As cloud computing technologies evolve, early adopters in enterprises are learning that one size doesn't fit all. Services like AWS showed the way. Amazon could deliver more computing with less people and infrastructure and make money; a simple business proposition, right?
But for large companies, the reality is not so clear. After all, IT in the enterprise usually isn't the end product.
"Babysitting a data center does not bring any value that I can see," said Larry Campbell, chief of information management and technology for DAI, a U.S. firm that delivers international aid development.
DAI has 110 offices around the world, the majority in developing nations and war-torn locations like Afghanistan. Campbell said there's a stark difference between IT needs in London and IT needs in Kabul, where DAI is winding down an 800-person development project.
"In our corporate offices, we're trying to go 100% cloud offerings, with our portal, Oracle services and so on," he said. Campbell took a stab at private cloud-style data center operations, starting about three years ago with virtualization and automation. He found that while it worked fine, it didn't eliminate management headaches so much as swap old ones for news ones, like users creating virtual machines left and right, and that the environment wasn't going to scale well.
"We got to a point with our own cloud we weren't going to be able to support it without some huge upgrades," he said.
DAI instead outsourced its VMware-based virtual environment to Virtustream, an enterprise cloud provider based in Bethesda, Md., and began looking at IBM's Software as a Service LotusLive program as an update to its Lotus Notes applications, which Campbell said DAI has a 10-year investment. Between Lotus and Oracle eBusiness, which Campbell already hosted, he'll be able to push most operations out the window and the U.S. headquarters can focus on development, which does have value.
But in field offices and development projects, it's a different story. Campbell needs exactly the IT operations he's gotten rid of in the U.S. -- server hardware, software, and staff -- and they have to do it all themselves. Since the places DAI goes have no tech infrastructure, DAI has to bring it along, and remain firmly invested in knowing how to do IT operations. Campbell said he sends talented systems administrators overseas and cloud computing is an entirely do-it-yourself affair.

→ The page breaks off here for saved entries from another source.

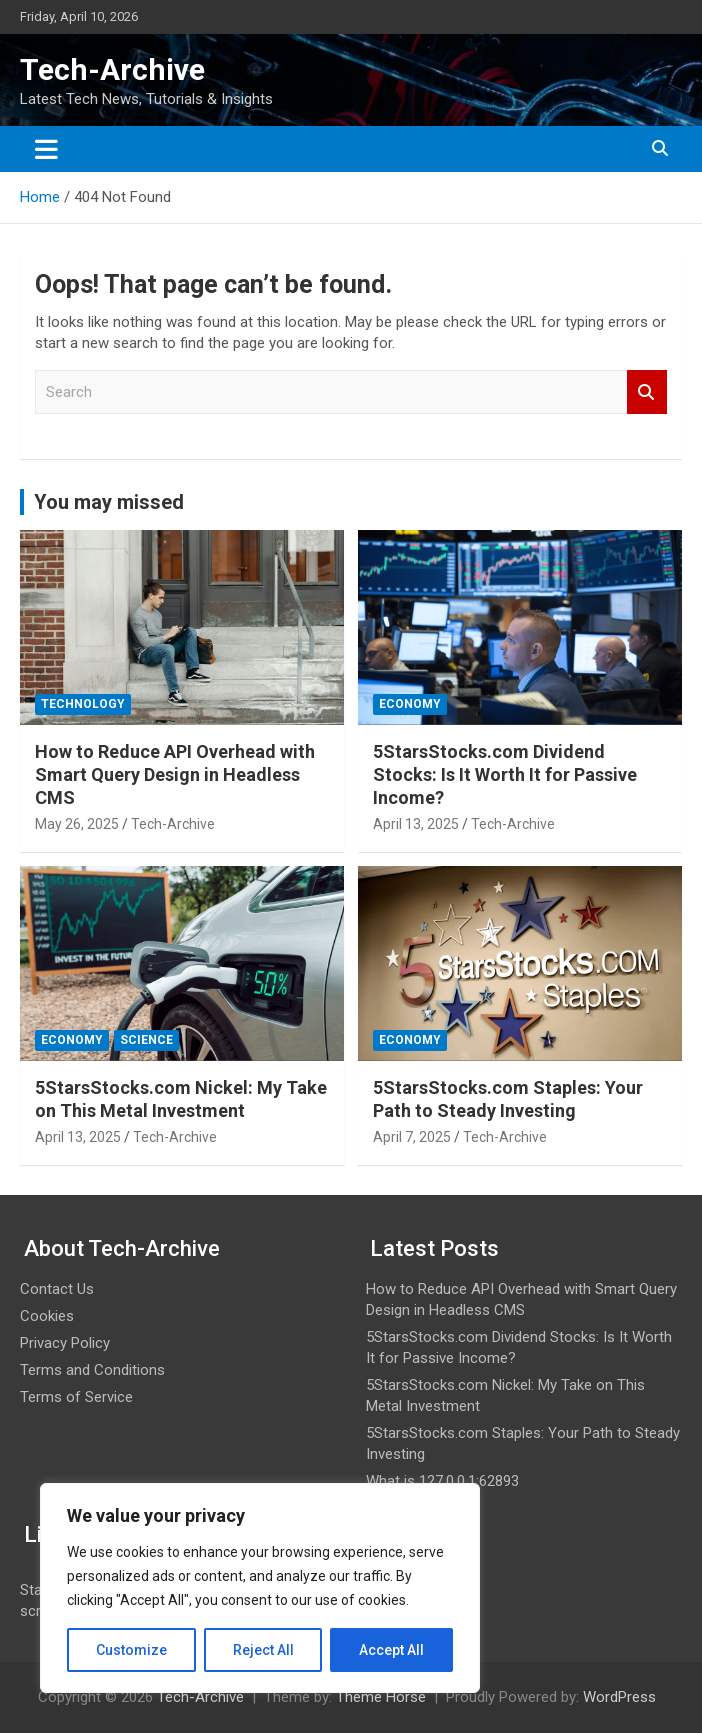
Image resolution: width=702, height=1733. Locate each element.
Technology (83, 704)
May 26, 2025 (77, 824)
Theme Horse (381, 1697)
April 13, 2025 (416, 824)
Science (146, 1040)
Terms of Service (76, 1397)
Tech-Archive (112, 69)
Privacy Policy (65, 1343)
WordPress (619, 1697)
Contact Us (57, 1289)
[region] (260, 1588)
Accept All (391, 1650)
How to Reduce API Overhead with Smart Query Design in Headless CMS (175, 775)
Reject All (263, 1650)
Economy (410, 704)
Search (647, 392)
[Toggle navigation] (46, 149)
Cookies (47, 1316)
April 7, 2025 (412, 1137)
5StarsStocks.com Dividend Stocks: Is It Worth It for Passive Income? (505, 775)
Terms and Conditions (92, 1370)
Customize (131, 1650)
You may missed (109, 502)
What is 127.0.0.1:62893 (442, 1481)
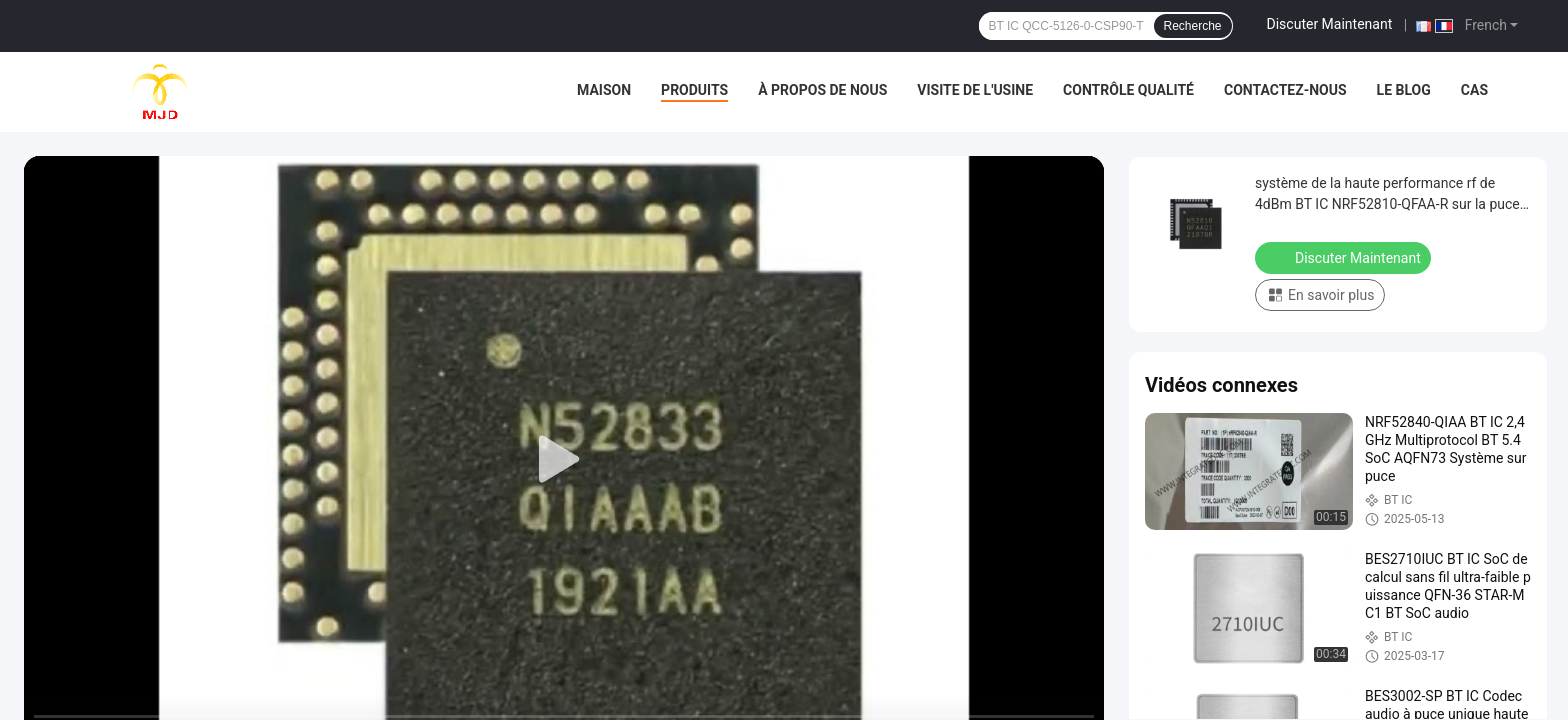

Other companies will stick with infrastructure they have and adopt a hybrid approach. Ryan Creasey, systems engineer at IGN Entertainment, said the online media services company was running its own operations for its GameSpy service for two reasons: its parent company News Corp told them to and Creasey got a great deal of benefit from being able to see directly into his infrastructure.
"We have a lot of investment in our networking and storage back end already," Creasey said. "It's very performant and our engineers get a lot of visibility."
Creasey said being able to actually investigate performance and traffic patterns at the infrastructure level allows them to build with more confidence than if everything lived in Amazon's S3 service. Gamespy has a large installed base of Windows Server, the storage is built on iSCSI and NFS and that's pretty cut and dried. But in S3, there's no way to tell what it runs on or why it might be momentarily slow (or fast). This lack of insight frustrates engineers trying to build real-time response applications.
GameSpy also uses Opscode Hosted Chef for provisioning and automating servers (mostly Windows), a service that lets Creasey create scripts, templates and "cookbooks" to take care of scaling demands. He uses a public cloud service to run his private cloud, essentially. "Once we got everything 'Chef-ized,' what we were able to do was pretty amazing," he said.
Why not just dump everything in a public cloud? Services like RightScale make heavy use of Chef and could offer the same end results, but Creasey said that splitting out domain expertise is where it's at. He is good at running Windows servers and networked storage. Opscode, which invented and maintains open-source Chef, is good at running Chef servers.
Compartmentalizing and separating ownership actually makes it easier to think about Infrastructure as a Service, Creasey said.
Babysitting a data center does not bring any value that I can see.
Larry Campbell, chief of information management and technology, DAI
Not ready for a commitment to cloud
Vendors, for their part, are perfectly aware of the differentiation in IT needs and drivers between providers and enterprises. That might be one reason so many feel comfortable 'cloudwashing' or blurring the functional definitions of cloud computing until it fits the bill for what they're selling enterprises.
Omar Sultan, senior manager of data center architecture at Cisco Systems Inc., said most of its customers run VMware and some management tools and consider that their cloud. Along with updates to its UCS hardware line, Cisco has a philosophical direction on cloud computing that assumes enterprises will be hybrid models long term.
Sultan said that enterprise customers were continually impressed by the rise of massively scaled and automated IT environments like AWS. They were not, however, really able to make the end-to-end cloud model work within their own environments, as they are constrained by legacy systems and business needs that do not prioritize or reward an investment in new technology.
"It's like high school when everyone else gets invited to a big party and you think you're somehow uncool because you aren't at the party," he said. "'Look at what those guys are doing, oh man.'" Eventually you grow out of it, said Sultan, and realize that missing one party might not have been the end of the world.